Ms. Yatsko sees a direct correlation between Mizzou’s press this year and the University of Arkansas’ numbers.

“The problems at Mizzou definitely had a huge impact on our increasing enrollment,” Ms. Yatsko said. “We are getting a lot more students from Missouri because of that.”

The current racial issues at Mizzou have been brought up as an area of concern for graduating EHS seniors. Maher has seen his future dining hall in the news.

“It is starting to affect me a lot more,” Maher said. “A lot of the ‘Black Lives Matter’ happens at the dining hall I will be using, so I’m hoping it doesn’t cause any disruptions.”

Mizzou’s enrollment is decreasing.

“The most substantial influence would have been the perception in the press on what is happening here,” Mr. Patrick Elmore, University of Missouri Office of Admissions assistant director, said in a phone interview conducted April 15. “What people were seeing in St. Louis, Chicago and across the country and our primary markets in the university was probably the biggest negative.”

Mr. Buckman sees money as a real source of the decline.

Mizzou has not caught up in terms of getting the in-state students tuition. The amount they offer for the scholarships, that number has stayed the same for 10 years. They changed it a little this year and bumped it up a bit, but it’s not caught up with the price. So they are not competing anymore, Mr. Buckman said.  

Mizzou runs the risk of losing its best and brightest to its SEC competition.

In the fall of 2015, preliminary enrollment figures show that the incoming freshmen class at the university had the highest A.C.T. scores in Ole Miss history, according to the University of Mississippi News.

“Ole Miss has a really good international relations program,” McKenna Gossrau (12) said. “They are a honors college, which are two things that are very important to me because I want to major in international relations.”

This bright flight extends across the SEC.

Spring of 2015, the Enrollment Profile showed that Texas A&M reached a high enrollment number of 58,577 students. However, only two percent of those numbers were out-of-state students.

Another university in the SEC that has increasing enrollment is the University of Alabama. In the fall of 2014 , Alabama topped a record of 36,000 students. Since then, Alabama’s enrollment has increased by 2.6%.

“We believe students and their parents continue choosing The University of Alabama based on the quality educational experience they receive,” Ms. Mary Spiegel, The University of Alabama Undergraduate Admissions associate provost and executive director, said in a phone interview conducted April 20.

Last spring, five graduating seniors enrolled at the University of Alabama.

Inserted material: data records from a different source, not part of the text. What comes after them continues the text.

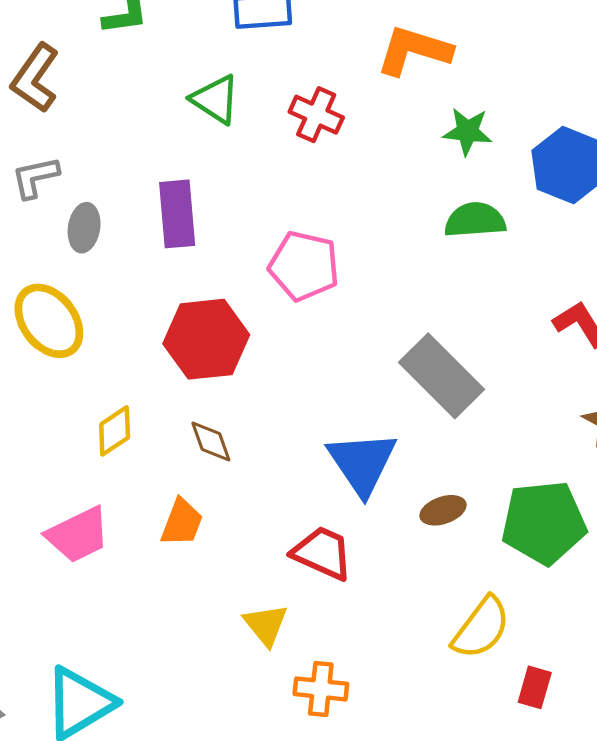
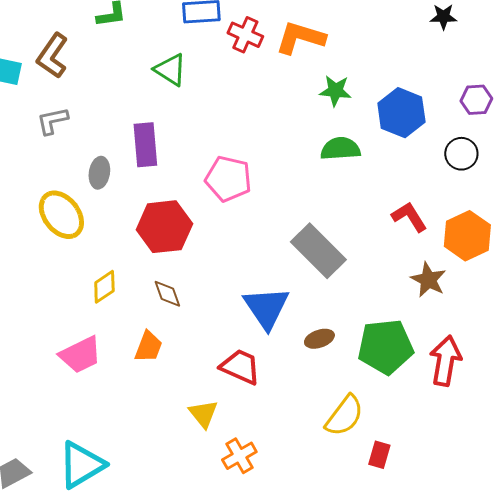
red cross: (316, 115) -> (245, 35), moved
gray ellipse: (84, 228) -> (99, 173), moved
orange cross: (321, 689) -> (239, 456), turned -36

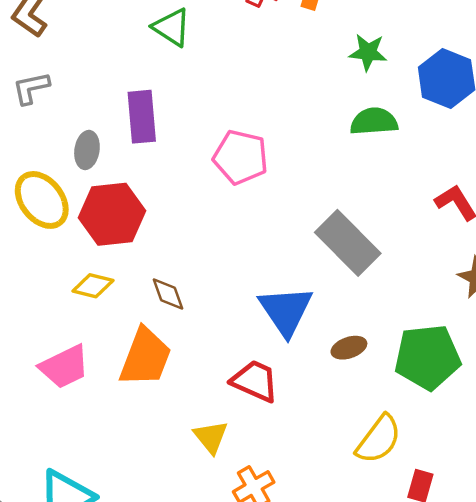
red hexagon: (164, 227) -> (112, 214), moved
yellow diamond: (104, 287) -> (93, 286), turned 48
orange trapezoid: (148, 347) -> (145, 357), size x1.6

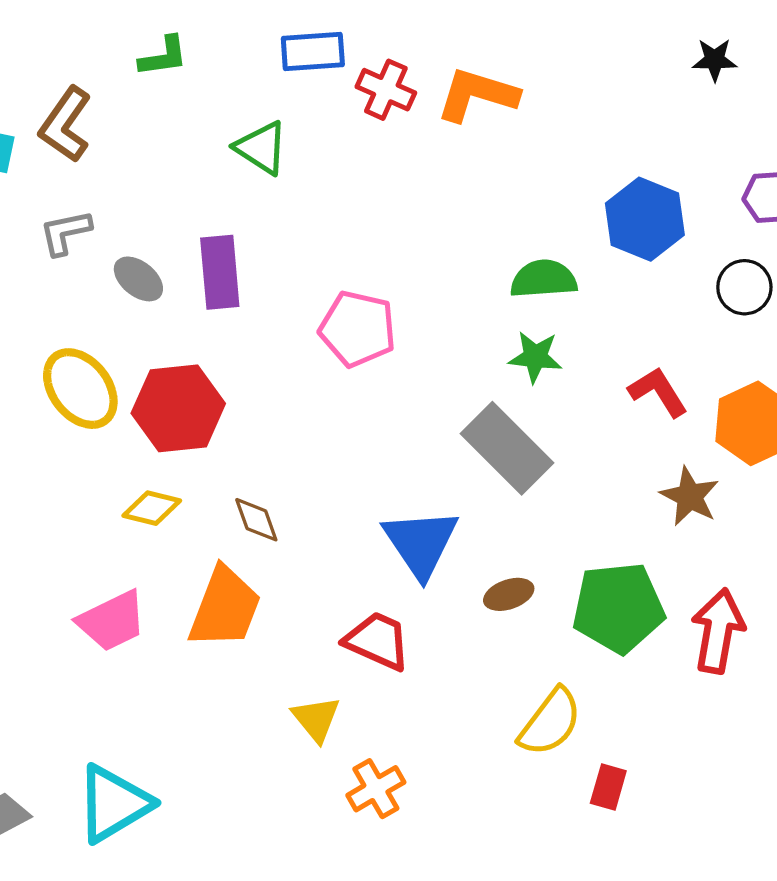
green star: (368, 52) -> (535, 357), moved
gray ellipse: (87, 150) -> (138, 279), moved, turned -60

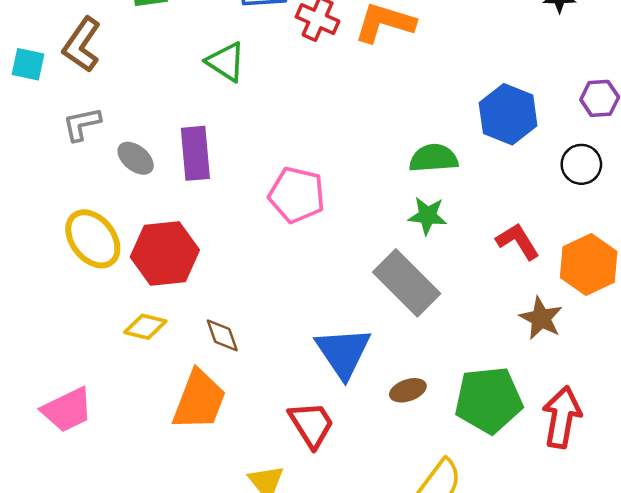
pink trapezoid: (112, 621) -> (67, 410), moved
red trapezoid: (378, 641) -> (311, 424), turned 34

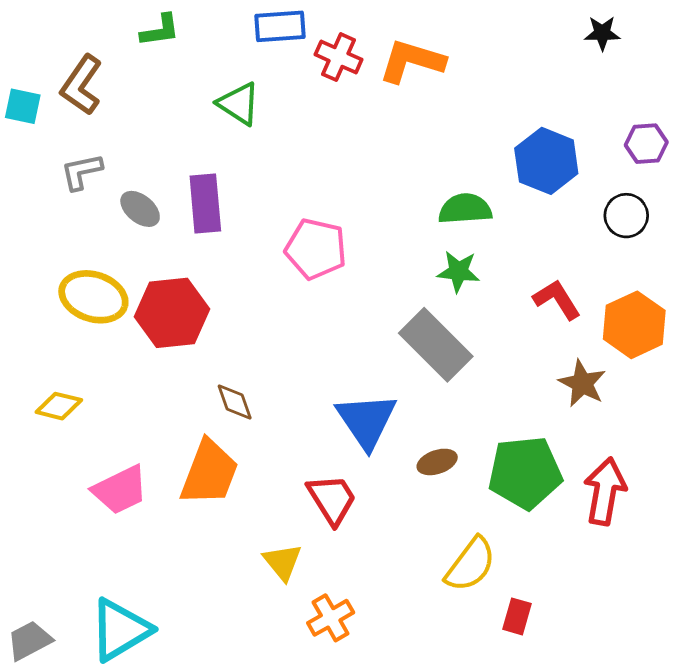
yellow ellipse: (93, 239) -> (93, 297), turned -34
yellow diamond: (145, 327) -> (59, 406), moved
pink trapezoid: (67, 410) -> (120, 490), moved

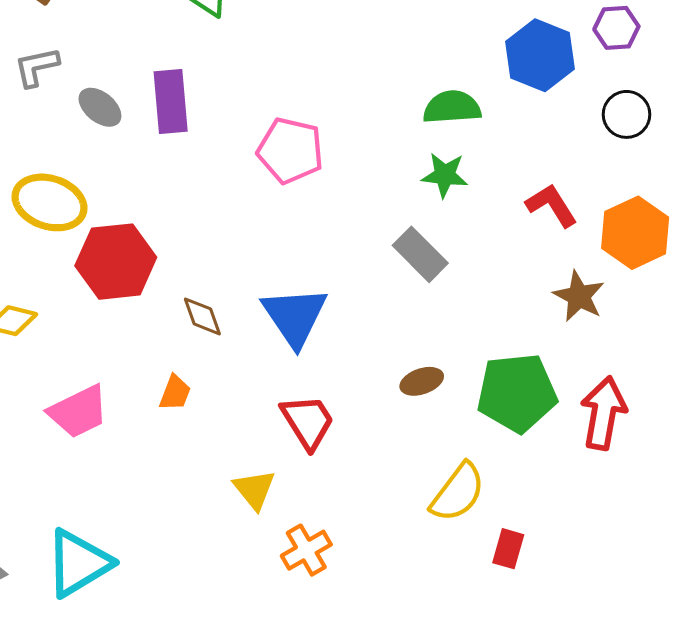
purple hexagon: (646, 144) -> (616, 28), moved
red hexagon: (172, 313) -> (116, 262), moved
gray rectangle: (436, 345) -> (420, 254), size x0.7
blue triangle: (367, 421) -> (295, 316), moved
orange trapezoid: (209, 473) -> (175, 393), size x0.5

“It was the visit that did it. I really love the school,” Colin Fuqua (12) said. “When I got down there everyone was so nice, and they had all the options I wanted.”

Institutions of higher education are out there actively wooing students.

“We recruit the best and brightest students from across the country. We presently have 41 regional recruiters who talk with high-school students from the recruiters’ assigned regions,”  Ms. Spiegel said. “As the University has continued its growth in quality over the last decade, we’ve gradually added more recruiters to keep up with the interest.”

Mizzou recruiters are focusing on grassroots efforts, hoping that once they get potential students on campus those students will stay there.

“We just want to build on what we have. Most schools want to grow so that will be the goal,” Mr. Elmore said. “The way we are going about doing that is we have to make sure that we’re reaching out to as many people as possible and that we are starting conversations with as many people as possible and then trying to get students and their families to campus to experience and picture themselves here as a student for 4 or 5 years.”

Mr. Buckman sees that the rules of the recruitment game may need some serious tweaking if Missouri schools are going to keep Missouri students.

“Mizzou has got to find ways to fill the seats whether it’s fixing things on their end or giving out more money,” Mr. Buckman said.